We lashed all of the board bags to the roof, ordered what would be our last cheeseburgers from the McDonald’s inside the terminal, and then piled in for the ride. On the highway for the first time, Travis sat tinkering with his cell phone. “I just got this two months ago,” he said, pushing various buttons. “It’s the first one I’ve ever owned. I can’t figure it out.” The phone he was still learning to use would be our only link to the outside world. “My mom called 10 minutes ago,” he casually continued, “she said Bird Flu’s gone human to human in North Sumatra. I guess we shouldn’t eat chicken. But a friend in Bali just texted me and the forecast looks good for the New Moon.”
Bus rides are a funny, painful thing. With Poker faces, you pretend you’re comfortable, as if watching the scenery pass by is simply a delight. And when night falls, you fake a deep sleep, slyly hoping the person in the seat next to you believes the sandman’s done a number on you. It’s all a front though; everybody on the bus is in the exact same predicament.
“Get me off of this evil thing,” complained Micah at a random pit stop in the middle of the first night. “I can’t feel my legs anymore. The engine’s right under where I’m sitting.

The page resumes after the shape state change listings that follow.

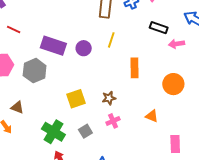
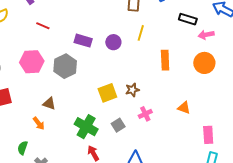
purple rectangle: (53, 46) -> (83, 41), size x0.7
orange circle: (173, 84) -> (204, 63), moved
brown star: (109, 98) -> (132, 90), moved

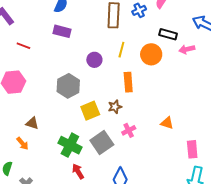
purple rectangle: (83, 41) -> (62, 31), moved
orange rectangle: (165, 60) -> (128, 82), moved
orange circle: (204, 63) -> (151, 54), moved
gray hexagon: (65, 66) -> (68, 86), moved
gray square: (118, 125) -> (102, 142), size x1.6

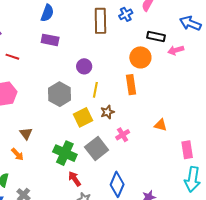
yellow line: (121, 50) -> (95, 90), moved
orange rectangle: (128, 82) -> (131, 85), moved
brown triangle: (32, 123) -> (26, 134), turned 40

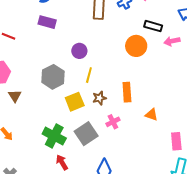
orange rectangle: (131, 85) -> (127, 92), moved
brown triangle: (26, 134) -> (15, 96), moved

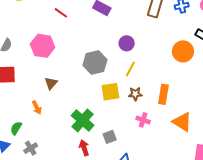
brown triangle: (15, 96) -> (51, 83), moved
orange triangle: (151, 115) -> (182, 122), size x1.5
pink cross: (113, 122) -> (143, 120), turned 32
gray square: (86, 134) -> (110, 137), moved, size x0.6

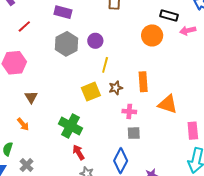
red line: (61, 13) -> (24, 26), turned -64
gray hexagon: (95, 62) -> (67, 44), moved
gray square: (110, 137) -> (134, 133), moved, turned 32

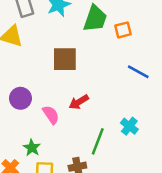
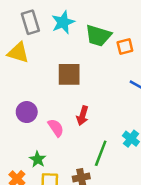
green trapezoid: (95, 19) -> (98, 36), turned 88
red arrow: (79, 102) -> (82, 116), turned -42

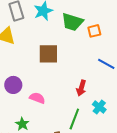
red arrow: (82, 116) -> (81, 88), moved
pink semicircle: (56, 128) -> (37, 98), turned -35

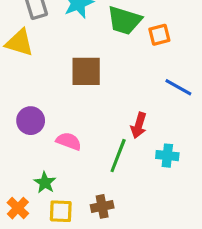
cyan cross: (99, 107) -> (167, 156), turned -32
green line: (74, 119) -> (118, 156), moved

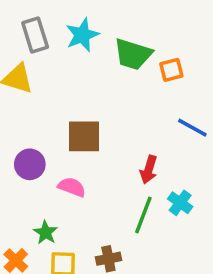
brown square: (86, 71) -> (84, 136), moved
green line: (118, 156) -> (143, 215), moved
cyan cross: (167, 156) -> (180, 203), turned 30

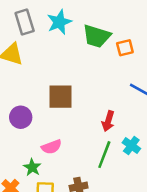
pink semicircle: (72, 187) -> (52, 147), moved, turned 138

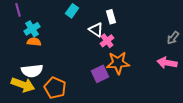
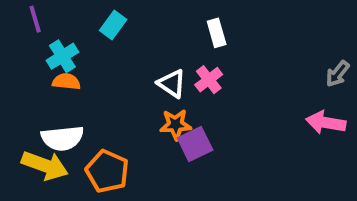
cyan rectangle: (72, 11) -> (113, 25), moved
white triangle: (96, 30) -> (172, 84), moved
orange star: (118, 63) -> (176, 124), moved, size x0.7

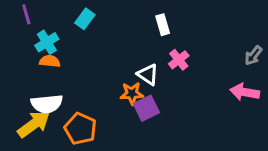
pink cross: (209, 80) -> (179, 60), moved
white triangle: (172, 84) -> (148, 74), moved
yellow arrow: (45, 165) -> (34, 124), turned -56

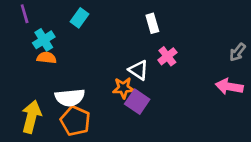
white semicircle: (47, 104) -> (70, 98), moved
purple square: (146, 108) -> (137, 102), turned -30
yellow arrow: (34, 124) -> (31, 117), turned -40

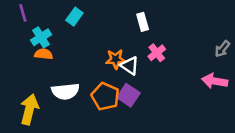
orange star: (123, 88) -> (116, 59), moved
orange pentagon: (75, 121) -> (105, 96), moved

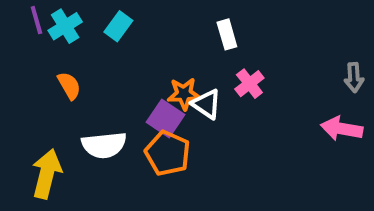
cyan cross: (41, 37) -> (65, 26), moved
gray arrow: (222, 49) -> (354, 77), turned -42
orange semicircle: (44, 54) -> (69, 86), turned 54
purple square: (128, 95) -> (165, 118), moved

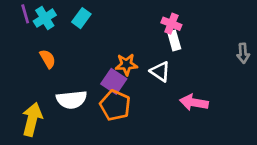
white rectangle: (227, 34) -> (174, 41), moved
pink cross: (249, 84) -> (171, 24), moved, turned -30
white triangle: (206, 104) -> (160, 72), moved
pink arrow: (342, 129) -> (194, 102), moved

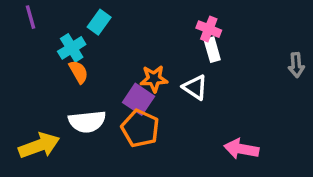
cyan cross: (45, 18) -> (72, 48), moved
orange semicircle: (48, 59) -> (79, 72), moved
pink arrow: (194, 102) -> (241, 149), moved
yellow arrow: (32, 119) -> (39, 146), turned 56

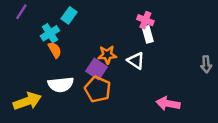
purple line: (31, 17) -> (21, 12), turned 49
gray arrow: (296, 65) -> (206, 64), moved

My seat’s like 100 degrees right now.”
But it’s not all time wasted. You learn things about people. For example, there were three things I came to know about Boss had I not been on the bus: he’s a huge fan of WWE Smackdown, always ties his button-down shirts at the bottom like Daisy Duke, and chain smokes like a minature Keith Richards. All that being said, it’s hard to image we would have gotten very far without him.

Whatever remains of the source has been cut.